L’entusiasmo di Raniero per la nascita del nuovo governo può apparire eccessivo, ma non se torniamo indietro con la memoria soltanto a qualche settimana fa, quando si profilava ancora il successo elettorale del leader della Lega che, ubriacato dai sondaggi, chiedeva ai suoi famosi “sessanta milioni di italiani” i “pieni poteri”. Oggi, grazie all’idea furba di Matteo Renzi per un governo di transizione con Di Maio e Cinque Stelle che rinviasse le elezioni a primavera e soprattutto al rilancio di Zingaretti per un governo di svolta progettato per tutta la legislatura, la speranza che “un’altra idea dell’umano”, come scrive La Valle, possa avviarsi a cambiare veramente l’Italia insieme all’Europa torna ad essere davvero possibile (nandocan). 
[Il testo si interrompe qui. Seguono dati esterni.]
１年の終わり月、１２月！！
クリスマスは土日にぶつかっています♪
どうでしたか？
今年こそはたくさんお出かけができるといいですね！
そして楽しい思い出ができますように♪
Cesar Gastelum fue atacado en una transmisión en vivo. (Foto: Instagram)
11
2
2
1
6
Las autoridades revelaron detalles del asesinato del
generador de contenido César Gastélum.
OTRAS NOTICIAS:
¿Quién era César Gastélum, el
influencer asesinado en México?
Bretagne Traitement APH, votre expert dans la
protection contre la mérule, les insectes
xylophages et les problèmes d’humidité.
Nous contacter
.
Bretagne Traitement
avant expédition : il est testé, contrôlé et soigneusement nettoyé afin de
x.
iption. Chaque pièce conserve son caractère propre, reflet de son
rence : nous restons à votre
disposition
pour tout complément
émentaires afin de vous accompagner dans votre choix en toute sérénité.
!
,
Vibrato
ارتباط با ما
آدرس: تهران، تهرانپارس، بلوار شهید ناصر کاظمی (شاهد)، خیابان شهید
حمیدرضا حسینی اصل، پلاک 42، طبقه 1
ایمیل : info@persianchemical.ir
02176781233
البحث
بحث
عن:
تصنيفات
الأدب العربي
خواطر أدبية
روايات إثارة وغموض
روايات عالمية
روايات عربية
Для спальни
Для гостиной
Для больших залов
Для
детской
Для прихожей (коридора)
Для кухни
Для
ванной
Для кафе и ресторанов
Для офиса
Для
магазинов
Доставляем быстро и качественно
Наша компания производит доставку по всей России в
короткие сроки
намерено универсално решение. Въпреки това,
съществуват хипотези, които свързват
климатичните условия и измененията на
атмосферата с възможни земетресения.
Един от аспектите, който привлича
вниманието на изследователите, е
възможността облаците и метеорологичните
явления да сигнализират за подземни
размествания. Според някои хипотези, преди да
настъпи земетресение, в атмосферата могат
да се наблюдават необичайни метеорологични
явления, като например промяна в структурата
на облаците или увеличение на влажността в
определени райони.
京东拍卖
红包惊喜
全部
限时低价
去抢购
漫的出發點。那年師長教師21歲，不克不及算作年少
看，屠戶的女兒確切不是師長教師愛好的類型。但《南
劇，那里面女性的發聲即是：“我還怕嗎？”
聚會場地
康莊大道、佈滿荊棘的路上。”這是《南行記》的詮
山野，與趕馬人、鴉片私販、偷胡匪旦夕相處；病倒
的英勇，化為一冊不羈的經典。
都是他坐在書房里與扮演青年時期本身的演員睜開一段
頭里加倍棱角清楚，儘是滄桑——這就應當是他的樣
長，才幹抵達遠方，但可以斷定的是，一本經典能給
***da Raniero La Valle, 4 ottobre 2019* – Care Amiche ed Amici, è una giornata di grazia quella in cui il governo italiano, nascendo da un nuovo giuramento, cessa di essere l’istituzione che sbandierava “politiche crudeli” che stavano “avvelenando e incattivendo la società, seminando la paura e l’odio per i diversi, logorando i legami sociali e fascistizzando il senso comune”, come diceva Ferrajoli il 6 aprile scorso a Roma; è una giornata felice quella in cui il governo cessa di essere l’officina in cui si cambiava “l’idea di giustizia avvicinandola sempre più all’idea di vendetta” e si elaborava “una nuova politica penale autoritaria che enfatizza le esigenze di ordine e sicurezza e torna ad investire sulla repressione massima come strumento di governo della società e di esclusione di soggetti marginali all’insegna di un’antropologia razzista della diseguaglianza”, come diceva nella stessa occasione Mariarosaria Guglielmi.
Trova risposta così il grido a cui aveva prestato ascolto la recente assemblea di “Chiesa di tutti Chiesa dei poveri” – il grido dei popoli, dei migranti, dei naufraghi, degli esclusi – ciò che dimostra come quell’assemblea del 6 aprile non sia stata né visionaria né vana.

Nel passaggio di fase intercorso durante il mese della crisi di governo, si è verificato un paradosso. Dicono che, per quanto criticabile, la forza politica ed elettorale di Salvini non sia fascismo. Di per sé infatti il sovranismo è il nuovo nome del nazionalismo, non del fascismo. Però la risposta che gli è stata data con la formazione del nuovo governo, invece che con la corsa temeraria alle urne, è stata un miracolo dell’antifascismo. Certo a questo miracolo è stato dato un innesco fortemente emotivo e una motivazione esauriente quando qualcuno che non sa quello che dice ha chiesto “i pieni poteri”; ma resta il fatto che l’antifascismo si conferma in Italia come il DNA della Repubblica, e della Costituzione che la garantisce.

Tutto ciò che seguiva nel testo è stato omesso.